» PROBLEM TO WORK ON: Your task is to copy each line of the material that includes "judgments".

════════

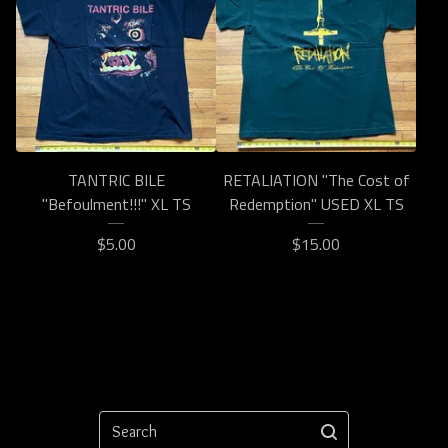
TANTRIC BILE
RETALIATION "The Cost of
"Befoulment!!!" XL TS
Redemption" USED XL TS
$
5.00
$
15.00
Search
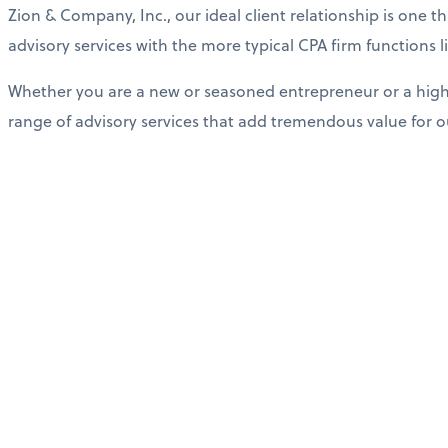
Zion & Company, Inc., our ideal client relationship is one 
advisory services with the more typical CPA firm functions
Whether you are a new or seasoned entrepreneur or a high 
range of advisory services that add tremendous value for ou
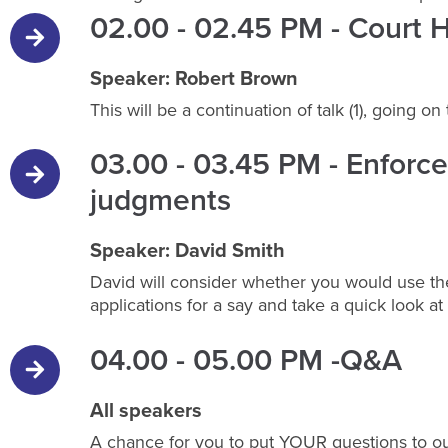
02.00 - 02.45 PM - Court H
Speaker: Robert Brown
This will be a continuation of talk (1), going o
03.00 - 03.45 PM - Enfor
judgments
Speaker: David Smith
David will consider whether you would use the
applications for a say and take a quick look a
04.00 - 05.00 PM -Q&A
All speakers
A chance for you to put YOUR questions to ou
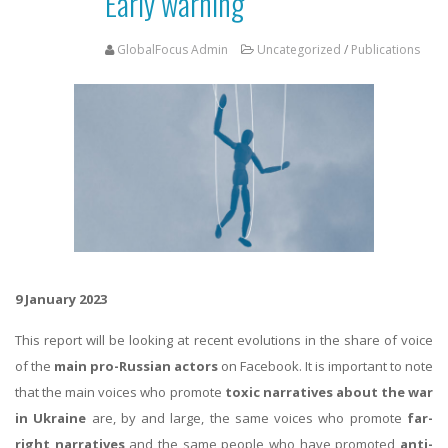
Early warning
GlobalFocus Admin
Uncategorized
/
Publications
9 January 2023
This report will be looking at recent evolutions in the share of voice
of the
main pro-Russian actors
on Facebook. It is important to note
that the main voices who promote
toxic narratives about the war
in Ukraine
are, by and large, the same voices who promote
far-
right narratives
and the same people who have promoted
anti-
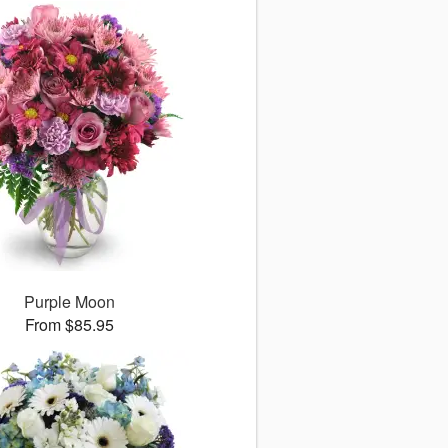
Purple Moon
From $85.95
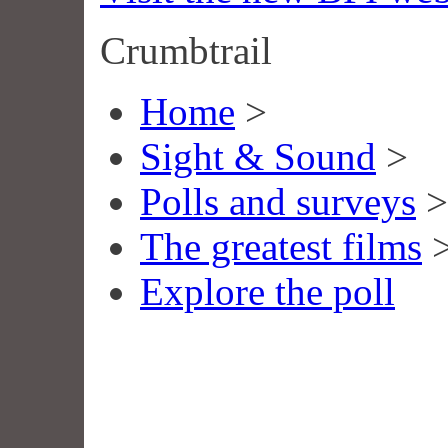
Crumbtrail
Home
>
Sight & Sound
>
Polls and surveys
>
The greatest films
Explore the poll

════════

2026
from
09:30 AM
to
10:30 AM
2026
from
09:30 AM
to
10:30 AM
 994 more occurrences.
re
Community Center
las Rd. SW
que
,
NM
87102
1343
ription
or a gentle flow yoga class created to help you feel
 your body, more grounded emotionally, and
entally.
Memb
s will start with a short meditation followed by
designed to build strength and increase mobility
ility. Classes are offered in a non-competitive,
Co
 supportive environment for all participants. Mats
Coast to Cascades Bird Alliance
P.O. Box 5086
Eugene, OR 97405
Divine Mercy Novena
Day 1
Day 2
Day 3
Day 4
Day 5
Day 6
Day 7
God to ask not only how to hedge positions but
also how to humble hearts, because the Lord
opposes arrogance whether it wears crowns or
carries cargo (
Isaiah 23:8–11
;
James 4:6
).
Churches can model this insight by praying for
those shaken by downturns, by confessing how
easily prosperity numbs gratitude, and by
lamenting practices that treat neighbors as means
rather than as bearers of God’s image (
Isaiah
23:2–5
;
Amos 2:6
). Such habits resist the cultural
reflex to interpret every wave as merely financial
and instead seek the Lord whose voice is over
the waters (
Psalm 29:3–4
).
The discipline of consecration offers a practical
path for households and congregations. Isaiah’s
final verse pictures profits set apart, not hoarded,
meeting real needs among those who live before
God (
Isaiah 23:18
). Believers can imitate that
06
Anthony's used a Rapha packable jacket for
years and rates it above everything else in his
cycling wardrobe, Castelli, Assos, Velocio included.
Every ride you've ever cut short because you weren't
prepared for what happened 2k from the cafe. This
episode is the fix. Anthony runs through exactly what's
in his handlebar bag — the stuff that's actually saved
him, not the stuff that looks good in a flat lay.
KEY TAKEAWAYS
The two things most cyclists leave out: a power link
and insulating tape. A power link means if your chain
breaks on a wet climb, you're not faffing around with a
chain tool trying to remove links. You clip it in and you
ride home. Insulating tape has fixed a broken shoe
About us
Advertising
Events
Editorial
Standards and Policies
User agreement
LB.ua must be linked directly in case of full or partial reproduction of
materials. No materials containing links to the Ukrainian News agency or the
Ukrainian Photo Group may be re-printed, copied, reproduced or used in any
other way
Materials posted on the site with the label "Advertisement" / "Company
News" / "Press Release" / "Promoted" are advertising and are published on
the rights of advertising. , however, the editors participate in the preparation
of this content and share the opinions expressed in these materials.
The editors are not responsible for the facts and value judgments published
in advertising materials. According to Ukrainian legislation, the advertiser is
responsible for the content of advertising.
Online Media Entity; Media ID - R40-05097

════════

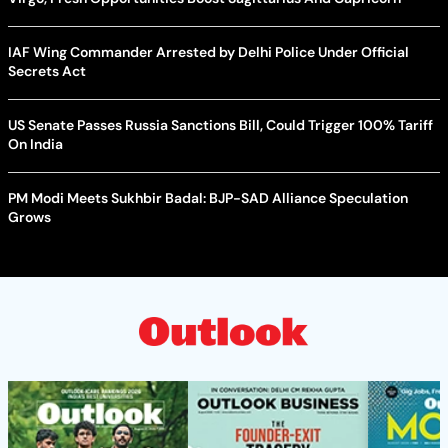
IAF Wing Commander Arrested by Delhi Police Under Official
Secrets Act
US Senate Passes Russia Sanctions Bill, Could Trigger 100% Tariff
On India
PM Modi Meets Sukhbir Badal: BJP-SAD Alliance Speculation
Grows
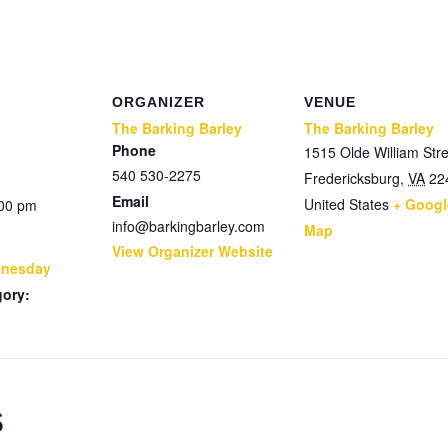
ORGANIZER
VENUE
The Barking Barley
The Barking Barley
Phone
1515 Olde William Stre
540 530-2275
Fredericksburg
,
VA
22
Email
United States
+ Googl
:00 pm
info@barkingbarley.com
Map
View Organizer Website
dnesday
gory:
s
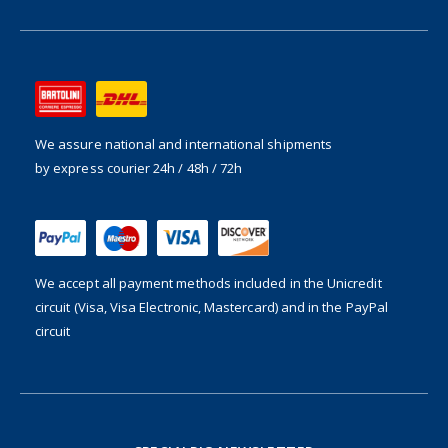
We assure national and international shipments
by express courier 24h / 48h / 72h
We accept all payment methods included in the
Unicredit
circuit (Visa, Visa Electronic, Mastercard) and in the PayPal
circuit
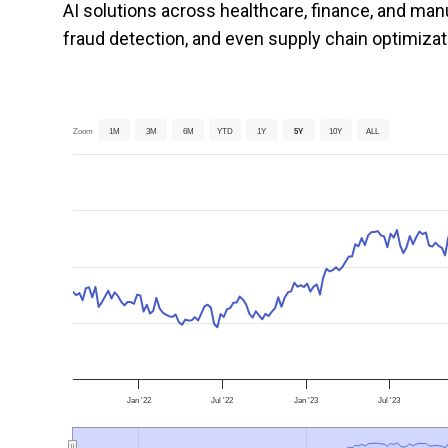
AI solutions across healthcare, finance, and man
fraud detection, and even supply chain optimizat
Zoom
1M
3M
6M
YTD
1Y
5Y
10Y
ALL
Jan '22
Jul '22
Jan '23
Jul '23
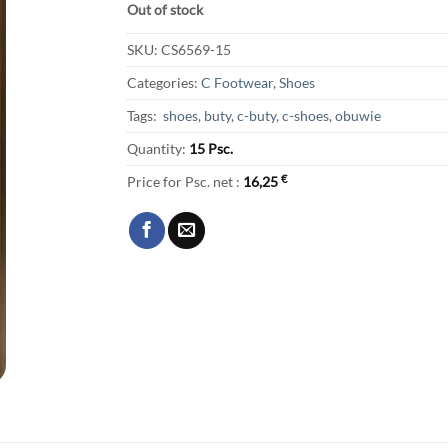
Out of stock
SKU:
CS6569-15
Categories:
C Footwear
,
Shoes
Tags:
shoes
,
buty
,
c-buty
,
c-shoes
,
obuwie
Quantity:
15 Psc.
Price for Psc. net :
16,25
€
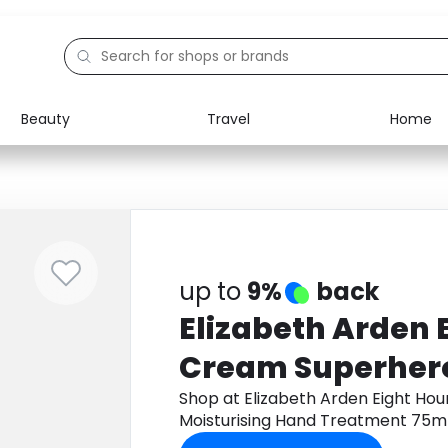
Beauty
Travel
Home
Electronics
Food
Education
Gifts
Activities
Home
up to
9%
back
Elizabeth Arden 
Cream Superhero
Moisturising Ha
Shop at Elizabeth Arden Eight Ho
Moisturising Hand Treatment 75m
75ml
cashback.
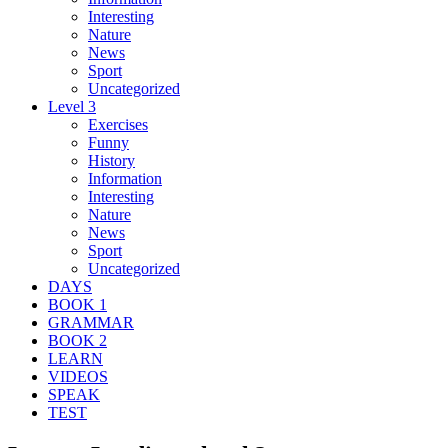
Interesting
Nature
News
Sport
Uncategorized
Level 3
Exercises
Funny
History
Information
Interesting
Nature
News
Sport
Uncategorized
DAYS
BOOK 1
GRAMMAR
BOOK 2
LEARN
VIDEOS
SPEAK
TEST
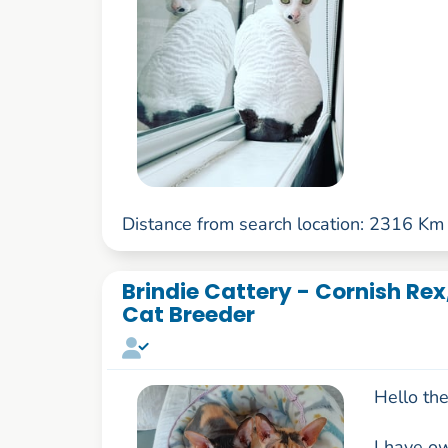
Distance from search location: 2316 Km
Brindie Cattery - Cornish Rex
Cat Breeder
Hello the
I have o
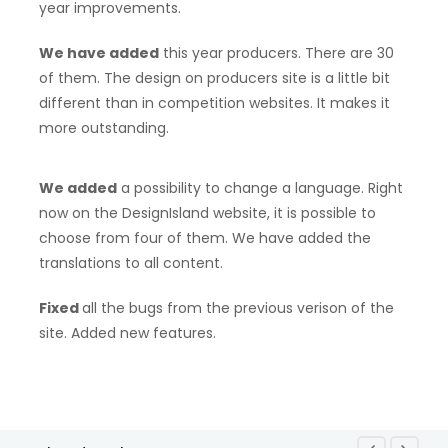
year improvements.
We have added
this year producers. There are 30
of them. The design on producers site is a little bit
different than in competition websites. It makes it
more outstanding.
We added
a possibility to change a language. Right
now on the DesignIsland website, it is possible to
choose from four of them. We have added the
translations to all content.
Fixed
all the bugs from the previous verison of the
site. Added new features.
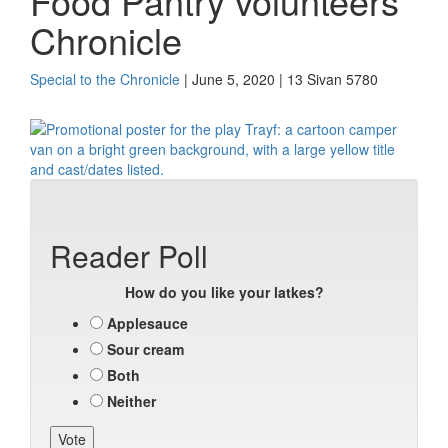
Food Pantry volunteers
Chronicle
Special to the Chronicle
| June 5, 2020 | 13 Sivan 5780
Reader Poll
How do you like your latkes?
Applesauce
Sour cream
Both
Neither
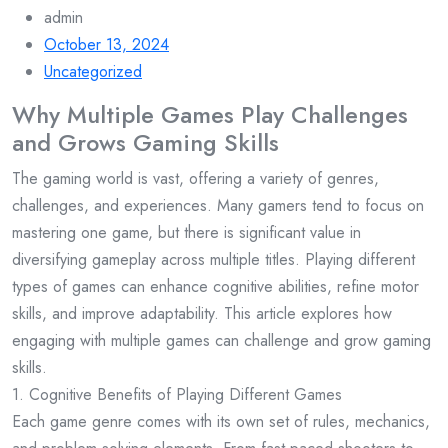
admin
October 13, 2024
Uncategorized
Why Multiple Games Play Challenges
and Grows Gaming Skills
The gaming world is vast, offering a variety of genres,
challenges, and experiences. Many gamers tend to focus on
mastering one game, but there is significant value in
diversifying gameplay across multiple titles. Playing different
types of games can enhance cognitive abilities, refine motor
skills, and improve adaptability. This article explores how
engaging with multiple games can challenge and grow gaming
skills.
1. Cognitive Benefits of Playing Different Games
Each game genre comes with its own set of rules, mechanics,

════════

» EXPECTED ANSWER:
judgments
The editors are not responsible for the facts and value judgments published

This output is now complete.